The whole roasts and larger chunks of meat that I have been full of sinew and connective tissue and it has made for some challenging eating. I had corned a buffalo roast for St Paddy's day and even that didn't tenderize the meat as much as I had hoped. I remembered back to last October when I went to a dinner put on by Sean Sherman and one of the dishes he prepared was a shredded buffalo with Hominy. I remembered it being very tender and delicious so I sent him a message with the hope that he would let me in on his secret.

Not only did he share his method but clued me in on the seasoning as well. That buffalo that I remember being so good was braised with cedar and maple syrup. No fancy spices or cooking techniques just straight forward deliciousness. Chef Sherman suggested I use fresh flat cedar and since I didn't know where I was going to get that I used cedar paper which is available with most grilling supplies. The cedar paper and some Maple syrup is really all the seasoning that goes into it. Cedar always reminds me of my grandparents Sauna and I really had never thought mush of using it as a seasoning agent.

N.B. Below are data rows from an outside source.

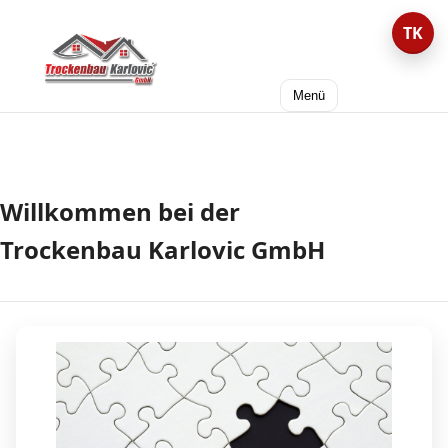
TK
Trockenbau
Karlovic
Menü
GmbH
Willkommen bei der
Trockenbau Karlovic GmbH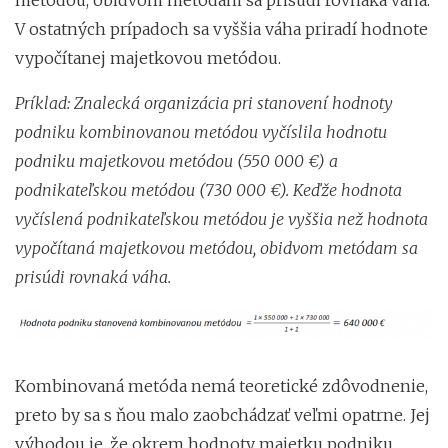
metódou, obidvom metódam sa prisúdi rovnaká váha.
V ostatných prípadoch sa vyššia váha priradí hodnote
vypočítanej majetkovou metódou.
Príklad: Znalecká organizácia pri stanovení hodnoty
podniku kombinovanou metódou vyčíslila hodnotu
podniku majetkovou metódou (550 000 €) a
podnikateľskou metódou (730 000 €). Keďže hodnota
vyčíslená podnikateľskou metódou je vyššia než hodnota
vypočítaná majetkovou metódou, obidvom metódam sa
prisúdi rovnaká váha.
Kombinovaná metóda nemá teoretické zdôvodnenie,
preto by sa s ňou malo zaobchádzať veľmi opatrne. Jej
výhodou je, že okrem hodnoty majetku podniku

I have grilled on cedar planks but that adds more of a smoked flavor to the fish or whatever I am cooking. This actually adds the cedar flavor to the meat and it really is awesome.

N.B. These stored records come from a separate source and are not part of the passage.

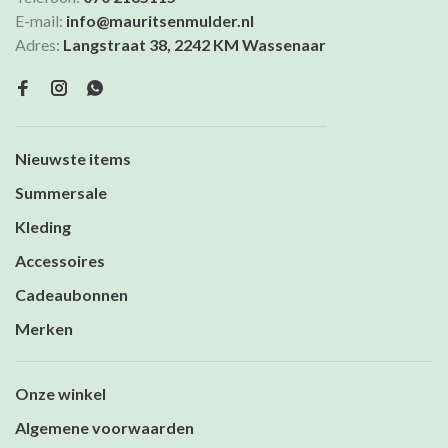
E-mail:
info@mauritsenmulder.nl
Adres:
Langstraat 38, 2242 KM Wassenaar
Nieuwste items
Summersale
Kleding
Accessoires
Cadeaubonnen
Merken
Onze winkel
Algemene voorwaarden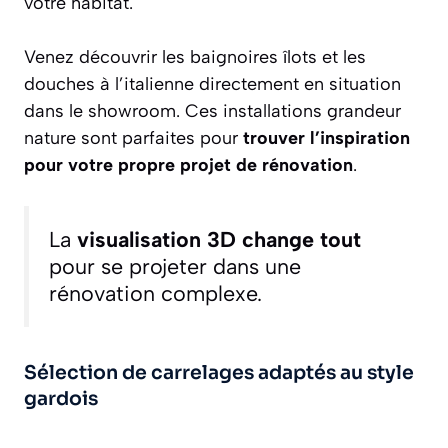
votre habitat.
Venez découvrir les baignoires îlots et les
douches à l’italienne directement en situation
dans le showroom. Ces installations grandeur
nature sont parfaites pour
trouver l’inspiration
pour votre propre projet de rénovation
.
La
visualisation 3D change tout
pour se projeter dans une
rénovation complexe.
Sélection de carrelages adaptés au style
gardois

I ended up cooking this for 18 hours, I don't know if it needed all that but the first 8 hours weren't enough and by the time I got home to it, it had been 18 hours. The meat shredded easily off the bone and the cedar really stood out. There was just a hint of sweetness from the syrup and it was mind blowingly good.




Cedar Braised Buffalo Roast.

1 4 lbs. Buffalo roast
5 sheets of cedar paper
1/2 cup of maple syrup
salt
3 tablespoons canola oil
water
1 can of white hominy, drained
1 can of sweet corn, drained

Rub the roast with salt and then bring the oil up to heat in a large frying pan. when the oil is hot sear the roast on all sides until well caramelized. Place the cedar sheets in the bottom of a crock pot and then transfer the roast on to the cedar. pour the maple syrup over the roast and then fill the crock pot with water until you almost cover the roast. Set the crock pot on low and cook until it shreds apart. When the roast is fork tender transfer the roast to a large bowl and shred add about a cup of the braising liquid to the roast and then stir in a can of hominy and a can of corn. Toss til combined and serve. 

Friday, April 1, 2016

Spice Rubbed Orange Can Woodducks




Duck are one of my favorite things that I hunt and eat. Wood ducks especially are some of the best eating ducks out there. I had these three wood ducks left over from last year and was saving them for something special. That something special came in the mail a couple of weeks back in the form of a new cookbook. The Field to Table Cookbook is a new book by Susan Ebert. In the book she has a recipe for teal that involves stuffing an open can of orange juice inside the duck similar to a beer can chicken. Why this never occurred to me in the past I do not know.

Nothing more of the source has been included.